Another grouping — the books in Lives of Great Religious Books series from Princeton University Press — was one that I initially wrote about in the Chicago Tribune and then expanded for my website. This overview cites five books from the series that I have reviewed, some in 2016, some in 2017.
All my life I have been fascinated by Joan of Arc, an interest that has grown in recent years. The four discussed her are among many I’ve read, and there are many more to read.

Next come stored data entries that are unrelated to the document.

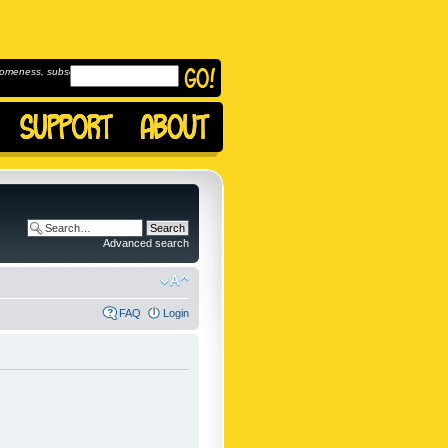
omeness, subscribe to
Advanced search
FAQ
Login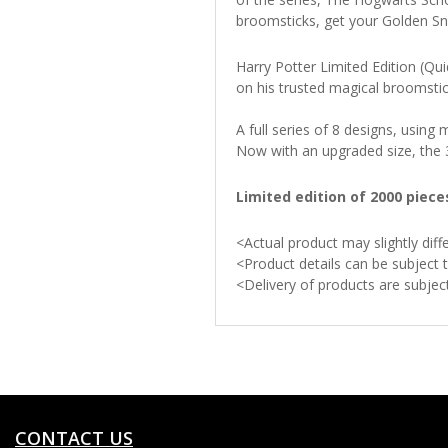
broomsticks, get your Golden Sni
Harry Potter Limited Edition (Qui
on his trusted magical broomstic
A full series of 8 designs, usin
Now with an upgraded size, the 3-
Limited edition of 2000 piec
<Actual product may slightly di
<Product details can be subject 
<Delivery of products are subje
CONTACT US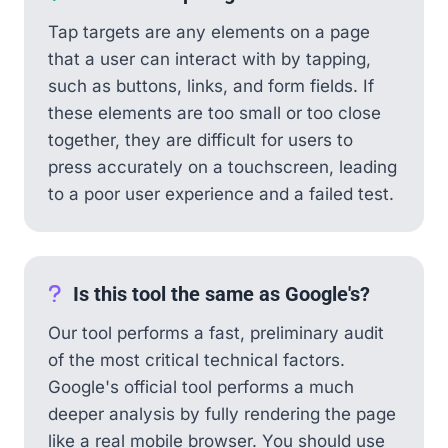
Tap targets are any elements on a page
that a user can interact with by tapping,
such as buttons, links, and form fields. If
these elements are too small or too close
together, they are difficult for users to
press accurately on a touchscreen, leading
to a poor user experience and a failed test.
Is this tool the same as Google's?
Our tool performs a fast, preliminary audit
of the most critical technical factors.
Google's official tool performs a much
deeper analysis by fully rendering the page
like a real mobile browser. You should use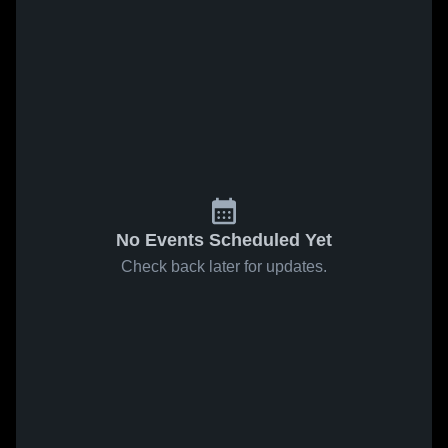
No Events Scheduled Yet
Check back later for updates.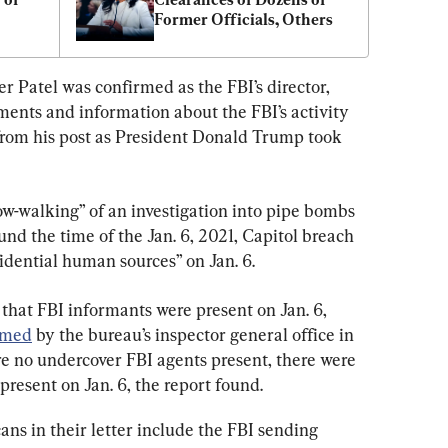
Former Officials, Others
ter Patel was confirmed as the FBI’s director, 
ents and information about the FBI’s activity 
om his post as President Donald Trump took 
ow-walking” of an investigation into pipe bombs 
nd the time of the Jan. 6, 2021, Capitol breach 
fidential human sources” on Jan. 6.
hat FBI informants were present on Jan. 6, 
rmed
 by the bureau’s inspector general office in 
 no undercover FBI agents present, there were 
resent on Jan. 6, the report found.
ns in their letter include the FBI sending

Similarly, the four books about the Bible are, in general, part of a line of reading that I’ve been doing over the past few years. Two have to do with looking at the Bible as literature, both written by Robert Alter. I have found great pleasure in his books, and have several more ready to read — soon, I hope. One is about the images of Mary and what they say about faith.

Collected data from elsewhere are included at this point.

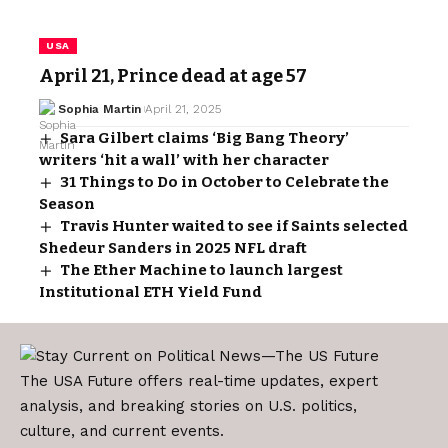
USA
April 21, Prince dead at age 57
Sophia Martin
April 21, 2025
Sara Gilbert claims ‘Big Bang Theory’
writers ‘hit a wall’ with her character
31 Things to Do in October to Celebrate the
Season
Travis Hunter waited to see if Saints selected
Shedeur Sanders in 2025 NFL draft
The Ether Machine to launch largest
Institutional ETH Yield Fund
The USA Future offers real-time updates, expert
analysis, and breaking stories on U.S. politics,
culture, and current events.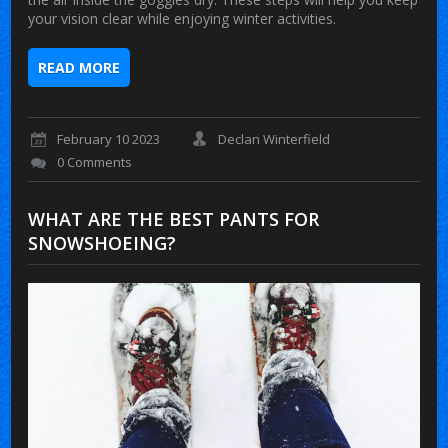
your vision clear while enjoying winter activities.
READ MORE
February 10 2023
Declan Winterfield
0 Comments
WHAT ARE THE BEST PANTS FOR
SNOWSHOEING?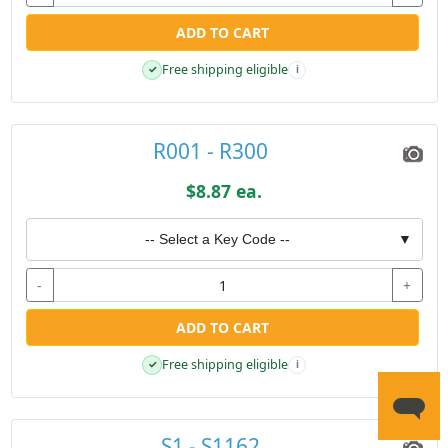
ADD TO CART
Free shipping eligible
✓
i
R001 - R300
$8.87 ea.
-- Select a Key Code --
▼
-
+
ADD TO CART
Free shipping eligible
✓
i
S1 - S1162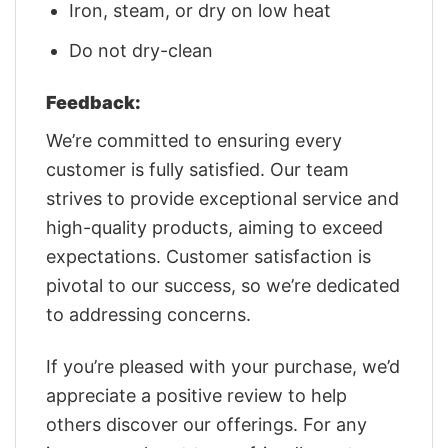
Iron, steam, or dry on low heat
Do not dry-clean
Feedback:
We’re committed to ensuring every
customer is fully satisfied. Our team
strives to provide exceptional service and
high-quality products, aiming to exceed
expectations. Customer satisfaction is
pivotal to our success, so we’re dedicated
to addressing concerns.
If you’re pleased with your purchase, we’d
appreciate a positive review to help
others discover our offerings. For any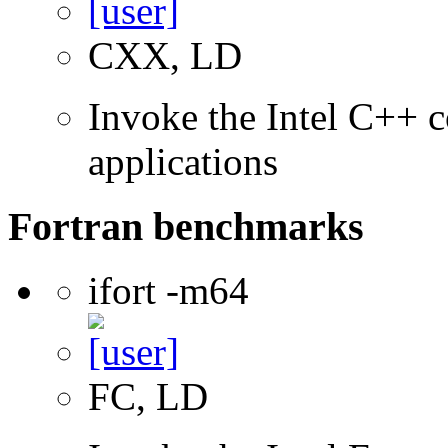
CXX, LD
Invoke the Intel C++ c
applications
Fortran benchmarks
ifort -m64
FC, LD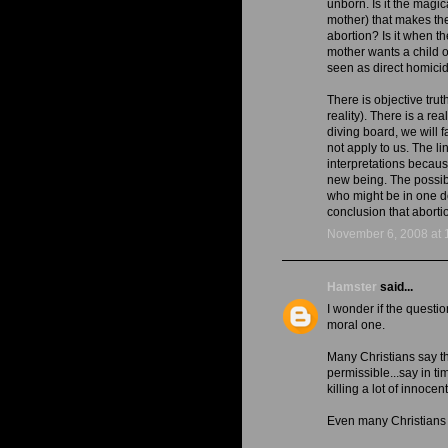
unborn. Is it the magic
mother) that makes th
abortion? Is it when th
mother wants a child or
seen as direct homicid
There is objective trut
reality). There is a real
diving board, we will f
not apply to us. The li
interpretations becaus
new being. The possib
who might be in one do
conclusion that abortio
November 6, 2008 at 
Hamster
said...
I wonder if the questio
moral one.
Many Christians say th
permissible...say in t
killing a lot of innoce
Even many Christians s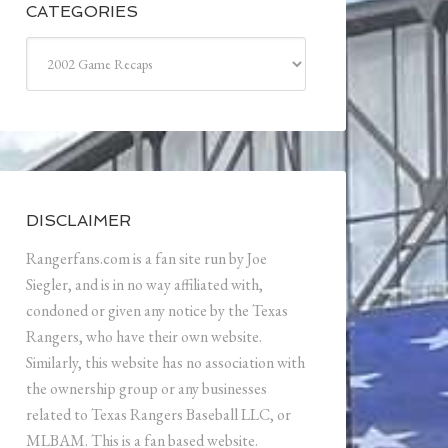
CATEGORIES
Categories
DISCLAIMER
Rangerfans.com is a fan site run by Joe
Siegler, and is in no way affiliated with,
condoned or given any notice by the Texas
Rangers, who have their own website.
Similarly, this website has no association with
the ownership group or any businesses
related to Texas Rangers Baseball LLC, or
MLBAM. This is a fan based website.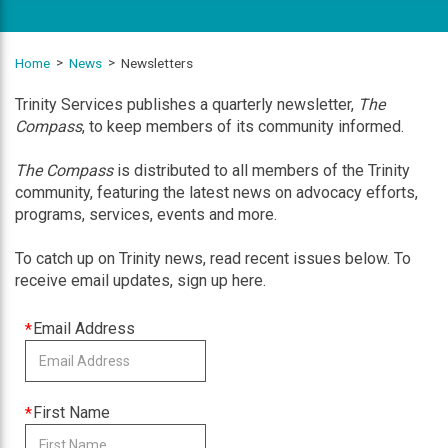
Home
News
Newsletters
Trinity Services publishes a quarterly newsletter,
The
Compass
, to keep members of its community informed.
The Compass
is distributed to all members of the Trinity
community, featuring the latest news on advocacy efforts,
programs, services, events and more.
To catch up on Trinity news, read recent issues below. To
receive email updates, sign up here.
This
Email Address
field
is
required
This
First Name
field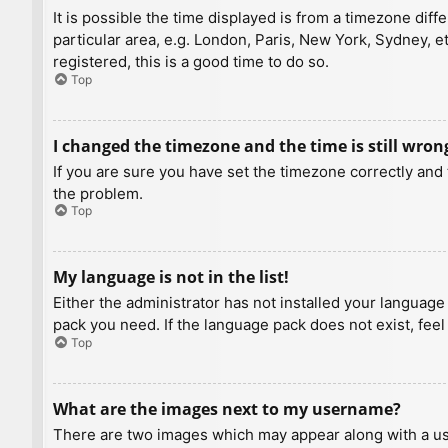
It is possible the time displayed is from a timezone diff
particular area, e.g. London, Paris, New York, Sydney, e
registered, this is a good time to do so.
Top
I changed the timezone and the time is still wron
If you are sure you have set the timezone correctly and t
the problem.
Top
My language is not in the list!
Either the administrator has not installed your language
pack you need. If the language pack does not exist, feel
Top
What are the images next to my username?
There are two images which may appear along with a us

The fourth — please forgive me — is Christopher Moore’s comic novel about the life of Jesus as told by his best friend Biff. It’s bawdy and irreverent — and, at the same time, reverent. I think Jesus would laugh reading it.
———- ———- ———-
Four books about the Bible, particularly about the Bible as literature
“Pen of Iron: American Prose and the King James Bible” by Robert Alter
In this secular age, many writers striving to create literary works are uncomfortable with or antagonistic toward religion, religious faith and religious subject. For myriad reasons, faith isn’t hip. Yet, one doesn’t have to be a believer to recognize that Western literature and art have deep roots in the Bible, both the Hebrew Bible, also called the Old Testament, and the story of the life of Jesus and the beginnings of Christianity in the New Testament.
Every writer of the West, either directly or indirectly, creates within a cultural universe where the Bible and its ideas and its stories are major elements. Think of Adam and Eve. Think of the crucifixion. Think of Noah and the Flood. Think of the Nativity.
The Bible is woven deeply into Western culture, and, when it comes to the English-speaking portion of that culture, one version — the King James Bible — has had a direct and powerful influence on some of the greatest writing in the language, particularly in the United States. As Robert Alter writes in Pen of Iron: American Prose and the King James Bible:
The King James Version was famously eloquent and a beautiful instrument for conveying the vision of the biblical writers to the English-speaking populace. Its distinctive style would in the case of many major writers, beginning as early as the seventeenth century, give literary English a new and memorable coloration.
Indeed, Alter goes on to quote the noted American literary stylist Edmund Wilson’s comments on the King James Version:
Here it is, that old tongue, with its clang and its flavor, sometimes rank, sometimes sweet, sometimes bitter; here it is in its concise solid stamp. Other cultures have felt its impact, and none — in the West, at least — seems quite to accommodate to it. Yet we find we have been living with it all our lives.
—
“Ecclesiastes” from “The Wisdom Books,” translated by Robert Alter with commentary
I have seen all the deeds that are done under the sun, and, look, all is mere breath, and herding the wind. (1:14)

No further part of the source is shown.